Association between bringing food from home and healthy dietary practices
When examining all three purchasing behaviors (campus area, fast food, and bringing food from home) simultaneously, campus area and fast food purchasing were both independently associated with higher consumption of fat and added sugars. Students who frequently purchased food/beverages on or near campus had poorer dietary patterns, which mirrored results for frequent fast-food consumers. In addition, they were more likely than other students to skip meals.
In contrast, students who frequently brought food from home to consume on campus had healthier dietary patterns and consumed breakfast approximately one more day per week than those who infrequently brought food from home.

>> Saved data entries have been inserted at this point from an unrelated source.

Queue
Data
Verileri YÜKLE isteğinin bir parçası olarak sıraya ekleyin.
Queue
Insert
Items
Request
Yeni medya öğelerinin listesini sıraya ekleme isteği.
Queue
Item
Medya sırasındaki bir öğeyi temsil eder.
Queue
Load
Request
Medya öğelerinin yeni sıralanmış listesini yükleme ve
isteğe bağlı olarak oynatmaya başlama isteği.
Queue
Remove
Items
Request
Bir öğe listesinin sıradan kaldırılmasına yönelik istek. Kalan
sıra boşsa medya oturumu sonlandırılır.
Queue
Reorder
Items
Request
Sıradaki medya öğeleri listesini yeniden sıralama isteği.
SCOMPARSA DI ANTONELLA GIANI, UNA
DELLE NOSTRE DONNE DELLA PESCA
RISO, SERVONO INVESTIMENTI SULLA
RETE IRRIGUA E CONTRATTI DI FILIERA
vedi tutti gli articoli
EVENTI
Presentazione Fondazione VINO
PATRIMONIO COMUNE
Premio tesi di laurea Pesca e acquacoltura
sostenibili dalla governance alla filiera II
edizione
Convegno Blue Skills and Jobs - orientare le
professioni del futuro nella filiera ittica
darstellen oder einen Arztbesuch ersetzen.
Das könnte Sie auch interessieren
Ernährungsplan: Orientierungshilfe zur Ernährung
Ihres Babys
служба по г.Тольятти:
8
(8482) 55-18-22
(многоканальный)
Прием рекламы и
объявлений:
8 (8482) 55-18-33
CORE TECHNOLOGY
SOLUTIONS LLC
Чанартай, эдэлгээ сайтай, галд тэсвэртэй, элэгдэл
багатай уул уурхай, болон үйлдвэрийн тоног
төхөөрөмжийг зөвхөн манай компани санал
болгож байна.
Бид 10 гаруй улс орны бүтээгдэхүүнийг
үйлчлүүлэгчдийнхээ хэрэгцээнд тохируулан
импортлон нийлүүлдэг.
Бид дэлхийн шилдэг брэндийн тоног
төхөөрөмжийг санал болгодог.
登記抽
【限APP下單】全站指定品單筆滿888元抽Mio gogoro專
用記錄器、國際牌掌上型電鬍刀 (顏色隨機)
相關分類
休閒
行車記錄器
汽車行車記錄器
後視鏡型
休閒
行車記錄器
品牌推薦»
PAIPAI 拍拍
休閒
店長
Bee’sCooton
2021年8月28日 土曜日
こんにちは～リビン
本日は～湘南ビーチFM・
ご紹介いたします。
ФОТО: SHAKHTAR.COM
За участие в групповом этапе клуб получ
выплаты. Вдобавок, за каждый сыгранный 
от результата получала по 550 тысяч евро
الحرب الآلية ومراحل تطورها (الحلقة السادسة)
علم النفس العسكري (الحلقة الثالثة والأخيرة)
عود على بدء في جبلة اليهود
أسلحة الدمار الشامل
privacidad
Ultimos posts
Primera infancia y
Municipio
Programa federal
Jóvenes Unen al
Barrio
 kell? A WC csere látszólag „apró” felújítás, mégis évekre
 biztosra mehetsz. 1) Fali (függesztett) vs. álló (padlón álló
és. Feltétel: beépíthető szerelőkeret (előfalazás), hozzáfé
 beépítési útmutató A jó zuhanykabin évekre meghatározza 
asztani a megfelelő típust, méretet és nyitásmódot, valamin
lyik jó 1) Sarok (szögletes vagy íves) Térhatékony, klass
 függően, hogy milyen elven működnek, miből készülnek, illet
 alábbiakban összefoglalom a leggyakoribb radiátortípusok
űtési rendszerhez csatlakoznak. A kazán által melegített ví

Implications for Research and Practice
Previous studies have found that eating in prepaid dining halls on college campuses may influence young adults’ dietary quality. This article extends this research by examining multiple food and beverage purchasing behaviors on and off campus and focusing exclusively on students living off campus.
Signifi cant measures are necessary to ensure a healthy and balanced diet among students. Health promotion efforts on college campuses should consider policy and environmental strategies to increase healthy food availability and purchasing on campus. Food and nutrition practitioners also have opportunities to promote home food preparation among college students, which may help positively shape young adults’ diets.

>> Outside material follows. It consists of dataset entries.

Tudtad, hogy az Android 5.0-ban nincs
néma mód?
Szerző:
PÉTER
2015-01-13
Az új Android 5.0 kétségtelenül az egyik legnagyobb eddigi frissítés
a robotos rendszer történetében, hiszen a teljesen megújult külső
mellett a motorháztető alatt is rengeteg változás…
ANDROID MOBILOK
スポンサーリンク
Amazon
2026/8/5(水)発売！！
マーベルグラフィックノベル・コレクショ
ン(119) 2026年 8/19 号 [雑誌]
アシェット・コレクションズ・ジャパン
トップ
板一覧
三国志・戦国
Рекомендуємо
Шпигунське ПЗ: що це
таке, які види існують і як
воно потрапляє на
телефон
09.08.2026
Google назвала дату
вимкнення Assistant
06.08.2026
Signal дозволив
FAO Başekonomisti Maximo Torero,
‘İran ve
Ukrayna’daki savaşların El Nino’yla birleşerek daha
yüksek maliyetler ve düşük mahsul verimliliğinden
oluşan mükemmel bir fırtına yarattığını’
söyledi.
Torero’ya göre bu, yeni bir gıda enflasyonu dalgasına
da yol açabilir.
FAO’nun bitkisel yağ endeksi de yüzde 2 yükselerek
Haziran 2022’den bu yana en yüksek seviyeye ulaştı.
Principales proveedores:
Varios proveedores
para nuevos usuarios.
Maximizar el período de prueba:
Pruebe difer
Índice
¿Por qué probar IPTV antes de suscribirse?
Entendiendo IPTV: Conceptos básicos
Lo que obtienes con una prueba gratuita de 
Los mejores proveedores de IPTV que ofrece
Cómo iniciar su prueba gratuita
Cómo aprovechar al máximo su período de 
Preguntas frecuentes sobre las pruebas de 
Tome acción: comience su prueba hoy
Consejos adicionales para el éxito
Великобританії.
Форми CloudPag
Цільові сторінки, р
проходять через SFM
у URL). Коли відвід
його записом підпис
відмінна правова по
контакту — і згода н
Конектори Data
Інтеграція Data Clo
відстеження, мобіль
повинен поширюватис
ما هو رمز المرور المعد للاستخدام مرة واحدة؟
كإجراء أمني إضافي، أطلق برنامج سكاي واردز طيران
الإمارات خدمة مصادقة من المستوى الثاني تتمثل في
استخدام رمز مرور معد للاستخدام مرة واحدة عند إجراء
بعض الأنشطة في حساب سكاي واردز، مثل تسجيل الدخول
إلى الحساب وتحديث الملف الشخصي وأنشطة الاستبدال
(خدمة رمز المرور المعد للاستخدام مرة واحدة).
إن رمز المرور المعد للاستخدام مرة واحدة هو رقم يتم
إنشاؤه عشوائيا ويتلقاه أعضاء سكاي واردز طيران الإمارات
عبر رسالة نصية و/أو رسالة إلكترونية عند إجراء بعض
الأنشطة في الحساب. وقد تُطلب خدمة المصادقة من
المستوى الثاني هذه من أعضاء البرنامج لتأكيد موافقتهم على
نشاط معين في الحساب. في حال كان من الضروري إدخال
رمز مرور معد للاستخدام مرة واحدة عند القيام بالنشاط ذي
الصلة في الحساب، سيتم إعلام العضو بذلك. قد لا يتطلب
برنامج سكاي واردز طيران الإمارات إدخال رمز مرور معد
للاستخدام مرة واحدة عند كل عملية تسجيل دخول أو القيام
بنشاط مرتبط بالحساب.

Based on: Pelletier JE, Laska MN. Campus food and beverage purchases are associated with indicators of diet quality in college students living off campus. Am J Health Promot. 2013 Nov-Dec;28(2):80-7.
- Story M et al. Creating healthy food and eating environments: policy and environmental approaches. Annu Rev Public Health. 2008;29:253–272
- Paeratakul S et al. Fast-food consumption among US adults and children: dietary and nutrient intake profi le. J Am Diet Assoc. 2003;103:1332–1338.
- Niemeier HM et al. Fast food consumption and breakfast skipping: predictors of weight gain from adolescence to adulthood in a nationally representative sample. J Adolesc Health. 2006;39:842–849.
- Nelson MC et al. Emerging adulthood and college-aged youth: an overlooked age for weightrelated behavior change. Obesity (Silver Spring). 2008;16:2205–2211.
- Guenther PM et al. Most Americans eat much less than recommended amounts of fruits and vegetables. Am Diet Assoc. 2006;106:1371–1379.
- Briefel RR, et al. School food environments and practices affect dietary behaviors of US public school children. J Am Diet Assoc. 2009;109:S91–S107.
- Jaime PC, Lock K. Do school based food and nutrition policies improve diet and reduce obesity? Prev Med. 2009;48:45–53.